This approach, according to Zero Waste Alliance, argues that “the entire concept of waste should be eliminated. Instead, waste should be thought of as a “residual product” or simply a “potential resource” to counter our basic acceptance of waste as a normal course of events.”

Such an approach, Zero Waste Alliance continues, requires consideration of the entire life-cycle of products, processes and systems within the context of a comprehensive systems understanding of our interactions with nature and search for inefficiencies at all stages. In this respect, through better design of products and processes, the generation of waste can be avoided.

Zero Solid Waste or Zero Landfill

When companies talk about Zero Waste programs, they often mean this within the context of Zero Solid Waste or Zero Landfill initiatives, and this is most often where recycling industry partners enter the picture, providing an increased opportunity for diversion of waste to various recycling streams.

For example, dock sweep or single stream recycling providers can provide removal services for a broad array of common and exotic recyclable materials. The need for recycling, environmentalists argue, however, is a result of a poorly designed Zero Waste program which instead focuses on the creation of less material in the recycling stream through such factors as greater efficiencies and reusable packaging. A well designed Zero Landfill program would create less demand for the services of recyclers.

Benefits of Zero Waste

Cost reduction. One of the key benefits of a Zero Waste initiative by businesses is the opportunity for cost reduction. This has been documented in many case studies. For example, the Zero Waste Alliance notes that:
  • Hewlett Packard in Roseville, California reduced its waste by 95% and saved $870,564 in 1998
  • Epson in Portland, Oregon reduced waste to zero and has saved $300,000
  • Interface, Inc. in Atlanta, GA has eliminated over $90M in waste
  • Xerox Corp., Rochester, New York has had a Waste-Free Factory environmental performance goal since the early 1990s, with a savings of $45M in 1998.
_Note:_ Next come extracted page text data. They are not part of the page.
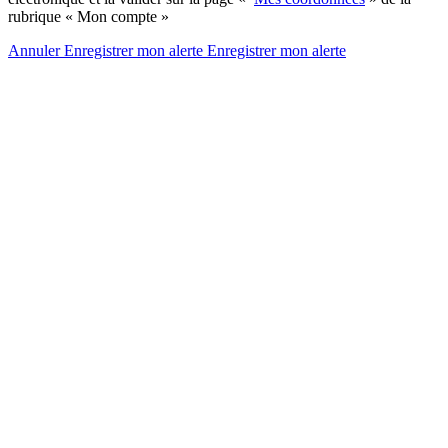
rubrique « Mon compte »
Annuler
Enregistrer mon alerte
Enregistrer
mon alerte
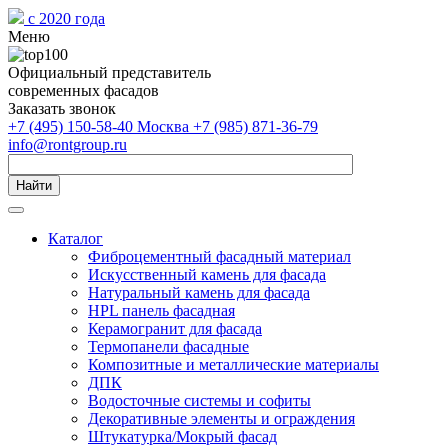
с 2020 года
Меню
Официальный представитель
современных фасадов
Заказать звонок
+7 (495) 150-58-40 Москва
+7 (985) 871-36-79
info@rontgroup.ru
Найти
Каталог
Фиброцементный фасадный материал
Искусственный камень для фасада
Натуральный камень для фасада
HPL панель фасадная
Керамогранит для фасада
Термопанели фасадные
Композитные и металлические материалы
ДПК
Водосточные системы и софиты
Декоративные элементы и ограждения
Штукатурка/Мокрый фасад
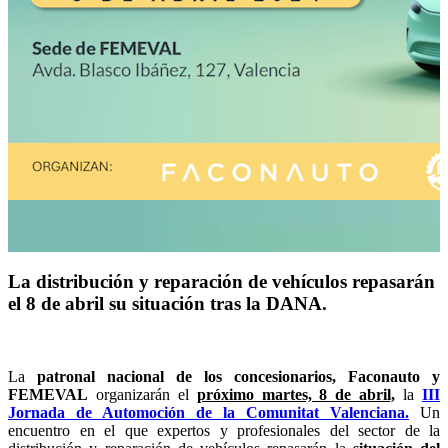
La distribución y reparación de vehículos repasarán
el 8 de abril su situación tras la DANA.
La
patronal nacional de los concesionarios, Faconauto y
FEMEVAL
organizarán el
próximo martes, 8 de abril,
la
III
Jornada de Automoción de la Comunitat Valenciana.
Un
encuentro en el que expertos y profesionales del sector de la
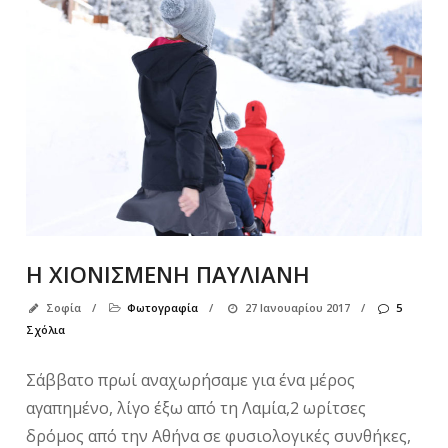
Η ΧΙΟΝΙΣΜΕΝΗ ΠΑΥΛΙΑΝΗ
Σοφία
/
Φωτογραφία
/
27 Ιανουαρίου 2017
/
5
Σχόλια
Σάββατο πρωί αναχωρήσαμε για ένα μέρος
αγαπημένο, λίγο έξω από τη Λαμία,2 ωρίτσες
δρόμος από την Αθήνα σε φυσιολογικές συνθήκες,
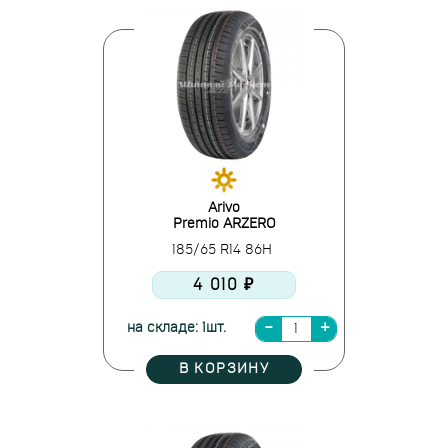
Arivo
Premio ARZERO
185/65 R14 86H
4 010 ₽
на складе: 1шт.
В КОРЗИНУ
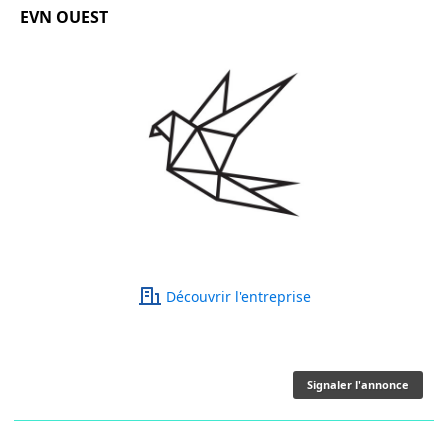
EVN OUEST
Découvrir l'entreprise
Signaler l'annonce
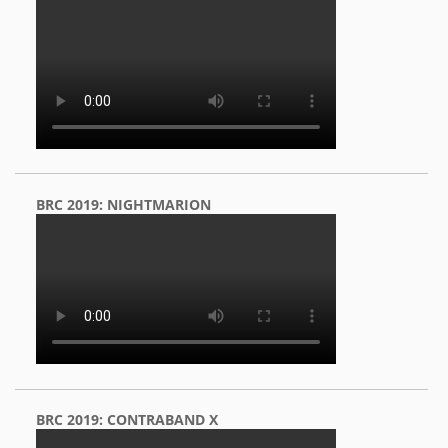
BRC 2019: NIGHTMARION
BRC 2019: CONTRABAND X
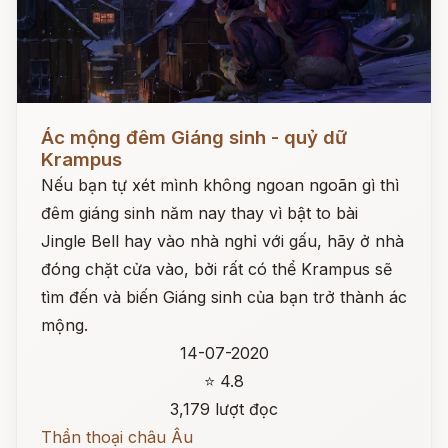
Đọc ngay
Ác mộng đêm Giáng sinh - quỷ dữ
Krampus
Nếu bạn tự xét mình không ngoan ngoãn gì thì
đêm giáng sinh năm nay thay vì bật to bài
Jingle Bell hay vào nhà nghỉ với gấu, hãy ở nhà
đóng chặt cửa vào, bởi rất có thể Krampus sẽ
tìm đến và biến Giáng sinh của bạn trở thành ác
mộng.
14-07-2020
⭐ 4.8
3,179 lượt đọc
Thần thoại châu Âu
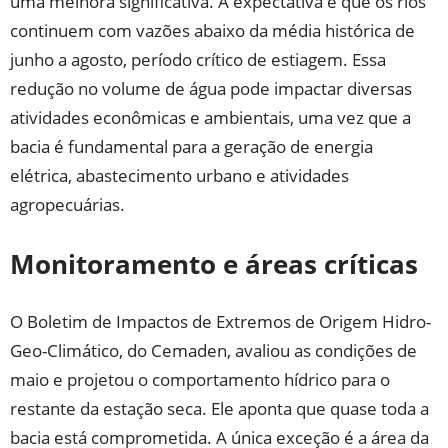
uma melhora significativa. A expectativa é que os rios
continuem com vazões abaixo da média histórica de
junho a agosto, período crítico de estiagem. Essa
redução no volume de água pode impactar diversas
atividades econômicas e ambientais, uma vez que a
bacia é fundamental para a geração de energia
elétrica, abastecimento urbano e atividades
agropecuárias.
Monitoramento e áreas críticas
O Boletim de Impactos de Extremos de Origem Hidro-
Geo-Climático, do Cemaden, avaliou as condições de
maio e projetou o comportamento hídrico para o
restante da estação seca. Ele aponta que quase toda a
bacia está comprometida. A única exceção é a área da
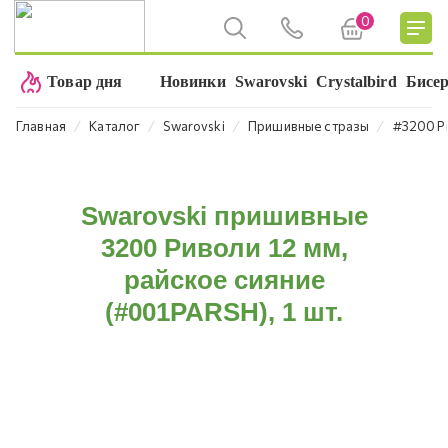
0
Товар дня
Новинки
Swarovski
Crystalbird
Бисе
⁄
⁄
⁄
⁄
Главная
Каталог
Swarovski
Пришивные стразы
#3200 Р
Swarovski пришивные
3200 Риволи 12 мм,
райское сияние
(#001PARSH), 1 шт.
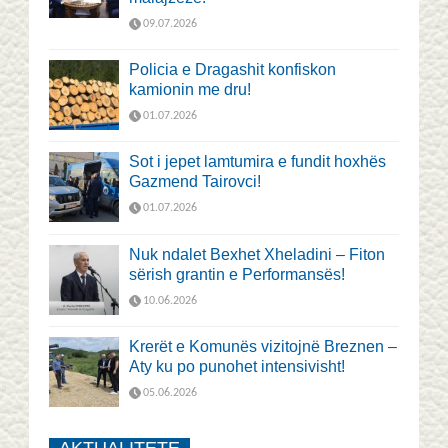
09.07.2026
Policia e Dragashit konfiskon
kamionin me dru!
01.07.2026
Sot i jepet lamtumira e fundit hoxhës
Gazmend Tairovci!
01.07.2026
Nuk ndalet Bexhet Xheladini – Fiton
sërish grantin e Performansës!
10.06.2026
Krerët e Komunës vizitojnë Breznen –
Aty ku po punohet intensivisht!
05.06.2026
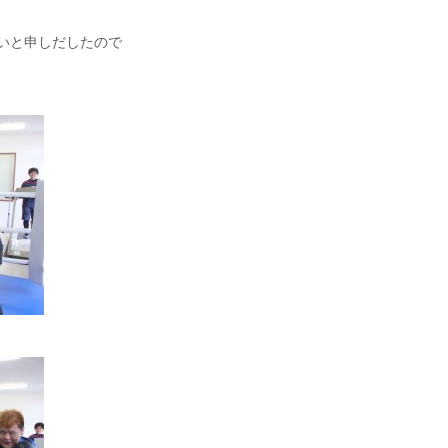
いと申しだしたので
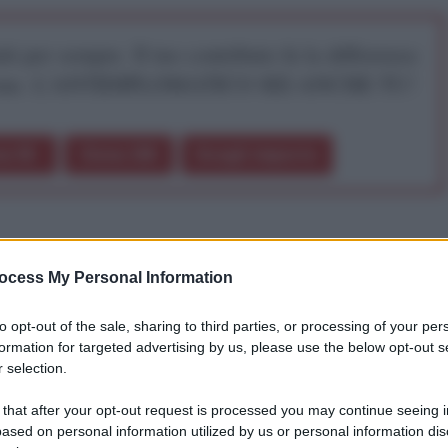
iti per sempre. Il tuo contributo fa la differenza:
mazione. L'ANTIDIPLOMATICO SEI ANCHE TU!
a 5€
Dona 15€
Scegli importo
piano
ocess My Personal Information
to opt-out of the sale, sharing to third parties, or processing of your per
u ha approvato con dieci voti a favore, nessun voto
formation for targeted advertising by us, please use the below opt-out s
isoluzione presentata dagli Usa sull’Ucraina, dopo
 selection.
lli di Mosca sia quelli degli europei) erano stati
 that after your opt-out request is processed you may continue seeing i
per il veto della Russia.
ased on personal information utilized by us or personal information dis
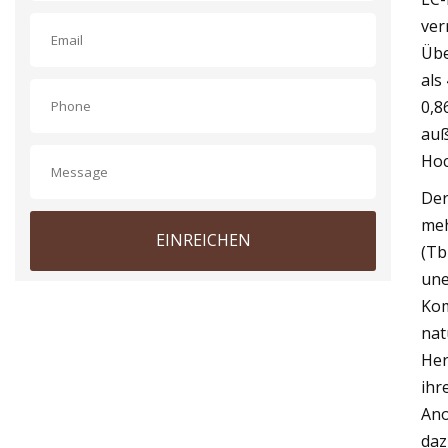
ver
Übe
als
0,8
auß
Hoc
Der
meh
EINREICHEN
(Tb
une
Kom
nat
Her
ihr
Ano
daz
Faster Progress. Zero Waste Alliance suggests that by nature of its visionary endpoint, Zero Waste leads to a more systematic approach than piecemeal initiatives around reduction in pollution or solid waste, which leads to faster progress towards sustainability.

Improved Material Flows. A Zero Waste approach results in the consumption of fewer new raw materials in production and the elimination of solid waste. For example, reusable packaging designed to improve material flows can improve ergonomics for material handlers, or product presentation for robotic assembly. Reusable packaging is then reused, thereby eliminating the need to recycle expendable packaging.

Supports Sustainability. A Zero Waste strategy supports Triple Bottom Line sustainability goals of economic wellbeing, environmental protection, and social wellbeing. Economic wellbeing is enhanced by solid waste elimination and improved production efficiencies. Environmental protection is promoted through the consumption of less new raw materials from nature, and the elimination of waste materials returned to nature. Social wellbeing is heightened through improvements that better safeguard society’s scarce resources, as well as through the creation of new jobs in the “closed loop” processing involved with reuse and reprocessing of materials.

In the final analysis, Zero Waste is a visionary endpoint that encompasses several aspects. The subset of Zero Solid Waste offers a substantial opportunity for partnering with recycling providers to help bring it to fruition.